Farrell: I lied during 2003 Bailey libel case

Marie Farrell has told the High Court she lied during the 2003 hearing of libel actions by Ian Bailey after gardaí "told me to stick to the story".

Farrell: I lied during 2003 Bailey libel case

Those lies included claims she saw Mr Bailey about 2am on a road near Schull on December 23, 1996, hours before the body of Sophie Toscan du Plantier was found, and had been harassed and intimidated by Mr Bailey on several occasions, she said.

After her evidence to the libel trial, Det Supt Dermot Dwyer told her she “did very well” and shook hands with her and she felt something, but only realised outside he had put €20 into her hand, she said.

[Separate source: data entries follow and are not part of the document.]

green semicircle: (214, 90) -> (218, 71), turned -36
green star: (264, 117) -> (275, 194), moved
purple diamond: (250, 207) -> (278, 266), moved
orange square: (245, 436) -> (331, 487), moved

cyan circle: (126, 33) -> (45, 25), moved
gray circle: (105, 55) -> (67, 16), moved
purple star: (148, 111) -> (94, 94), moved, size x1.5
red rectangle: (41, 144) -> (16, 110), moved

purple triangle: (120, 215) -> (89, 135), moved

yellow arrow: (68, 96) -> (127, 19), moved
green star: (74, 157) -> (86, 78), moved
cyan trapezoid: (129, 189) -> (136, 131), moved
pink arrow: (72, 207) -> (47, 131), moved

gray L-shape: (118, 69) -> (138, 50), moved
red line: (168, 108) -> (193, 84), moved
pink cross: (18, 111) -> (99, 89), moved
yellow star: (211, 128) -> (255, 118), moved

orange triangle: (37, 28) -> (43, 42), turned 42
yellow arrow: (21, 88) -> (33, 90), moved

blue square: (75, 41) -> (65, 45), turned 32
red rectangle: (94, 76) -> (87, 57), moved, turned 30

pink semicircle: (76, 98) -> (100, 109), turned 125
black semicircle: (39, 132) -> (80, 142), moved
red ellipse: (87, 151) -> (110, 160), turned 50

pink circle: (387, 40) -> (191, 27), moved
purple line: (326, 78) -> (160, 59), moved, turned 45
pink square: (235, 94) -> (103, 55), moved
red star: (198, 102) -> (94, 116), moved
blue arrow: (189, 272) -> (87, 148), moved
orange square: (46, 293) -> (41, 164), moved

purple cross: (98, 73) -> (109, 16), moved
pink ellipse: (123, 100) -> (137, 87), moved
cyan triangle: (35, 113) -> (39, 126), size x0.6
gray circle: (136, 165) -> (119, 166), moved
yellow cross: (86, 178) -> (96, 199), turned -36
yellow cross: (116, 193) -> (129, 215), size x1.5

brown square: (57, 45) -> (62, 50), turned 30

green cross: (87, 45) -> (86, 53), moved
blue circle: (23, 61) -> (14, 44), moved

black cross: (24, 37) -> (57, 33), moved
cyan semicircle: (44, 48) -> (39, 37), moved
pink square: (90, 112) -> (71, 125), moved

“I just felt awful, because it was like giving a child money for being good.”

In continuing evidence in Mr Bailey’s civil action against the Garda Commissioner and State over the investigation into the murder of French film-maker Ms Toscan du Plantier near Schull in late 1996, Ms Farrell said she had not wanted to give evidence at the libel trial, but gardaí put her under “huge pressure” to do so, and Supt Dwyer said, if she didn’t, she would be brought to the court in handcuffs, she said.

Asked how she feels now about that, she said: “I can only apologise, I know I shouldn’t have done it.”

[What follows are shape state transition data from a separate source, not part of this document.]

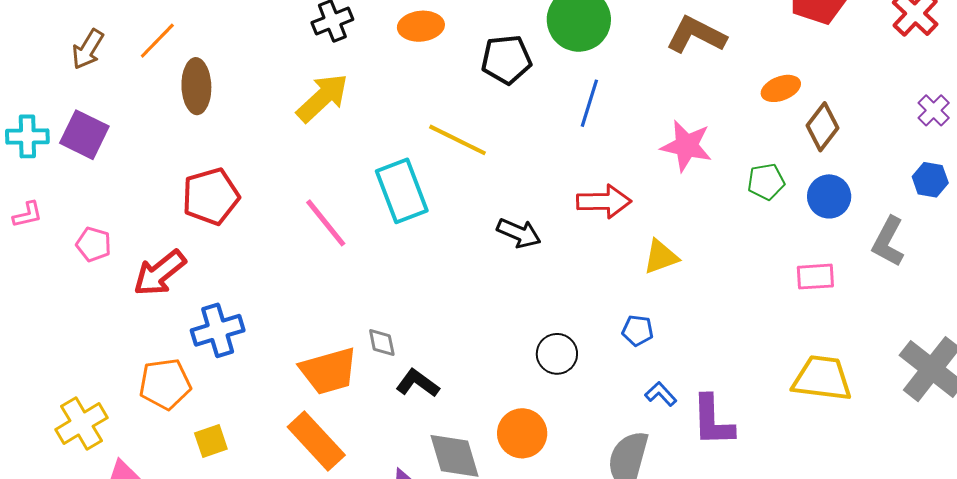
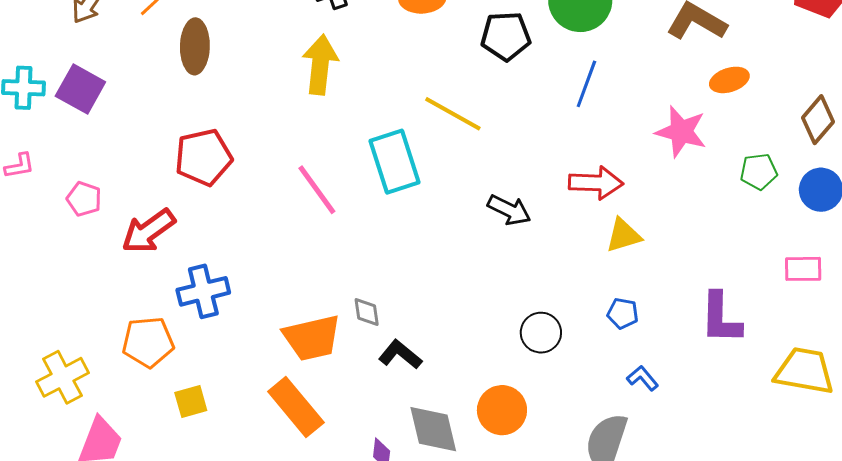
orange ellipse: (781, 88) -> (729, 80), moved
yellow arrow: (322, 98) -> (320, 65), turned -44
yellow triangle: (661, 257) -> (624, 235), moved
purple L-shape: (713, 421) -> (721, 318), moved

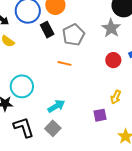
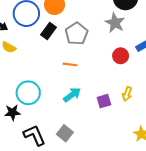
black rectangle: (47, 30) -> (48, 31), turned 70
cyan arrow: (56, 106) -> (72, 95), moved
purple square: (100, 115) -> (104, 101), moved

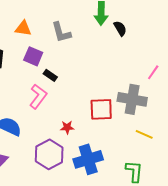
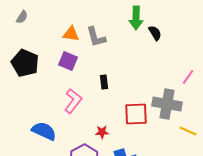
orange triangle: (23, 28) -> (71, 34), moved
black rectangle: (50, 75) -> (104, 82), moved, turned 48
yellow line: (144, 134) -> (188, 131), moved

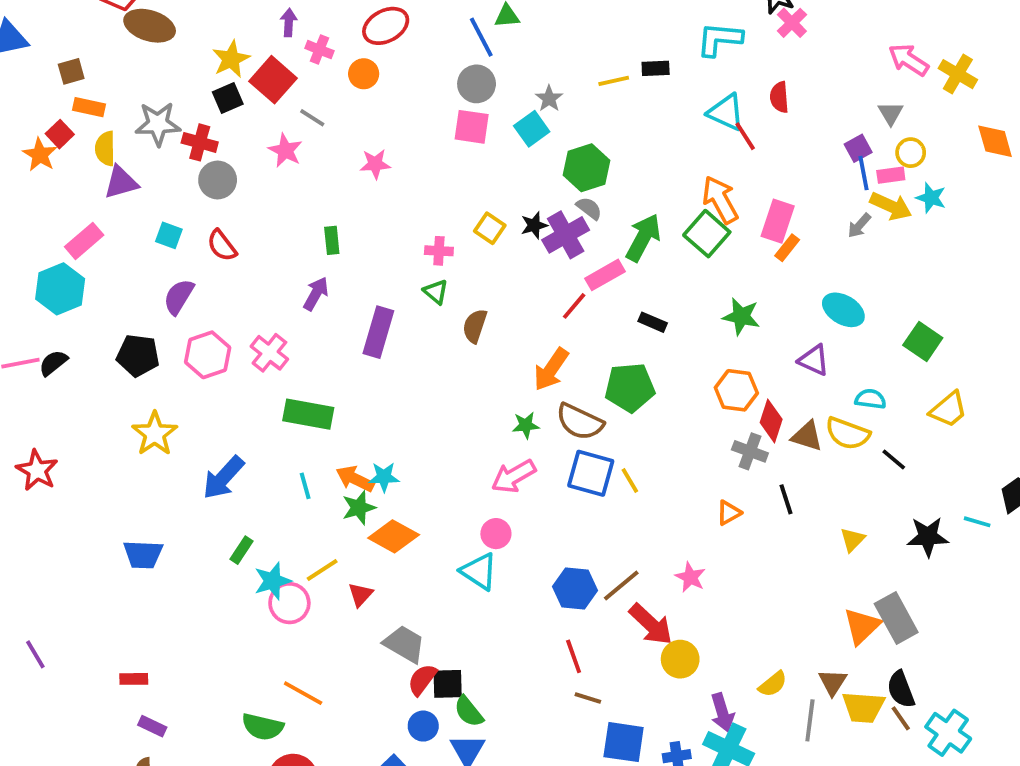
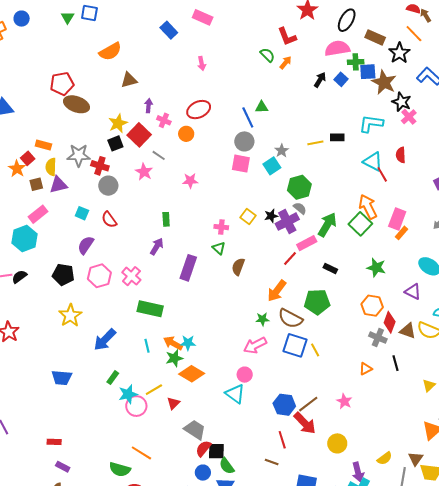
brown square: (71, 71) -> (36, 184), moved
red arrow: (651, 624) -> (305, 423), moved
brown line: (588, 698) -> (272, 462), moved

She also said Det Garda Jim Fitzgerald told her she “owed” him, because it was due to him introducing her to Senator Peter Callanan that her family had got a site from Cork County Council for a house at a certain price, she said.

In March 2004, she received a letter from Mr Bailey’s solicitors saying he denied her allegations of harassment and to cease making those. She instructed a solicitor to reply, refusing to give such an undertaking.

She also said her children began to experience hassle from the gardaí. In March 2005, she told Mr Bailey’s solicitor Frank Buttimer she had made false statements about his client.

Ms Farrell also said Det Fitzgerald asked her, and she agreed, to instruct a solicitor to write in July 1997 to Mr Bailey falsely alleging Mr Bailey was harassing Ms Farrell, had sent his partner Jules Thomas into Ms Farrell’s shop in Schull to get her to withdraw her statement, and had made “cut-throat gestures to her”.

None of that was true, Ms Farrell said. She also made false statements to gardaĂ­ in July and August 1997.

A statement of her getting a phone call on August 12, 1997, from a man with an English accent telling her to: “Watch your back, we are going to take you out” was true, but she did not know who that caller was.

The defendants deny all of Mr Bailey’s claims. The case continues today.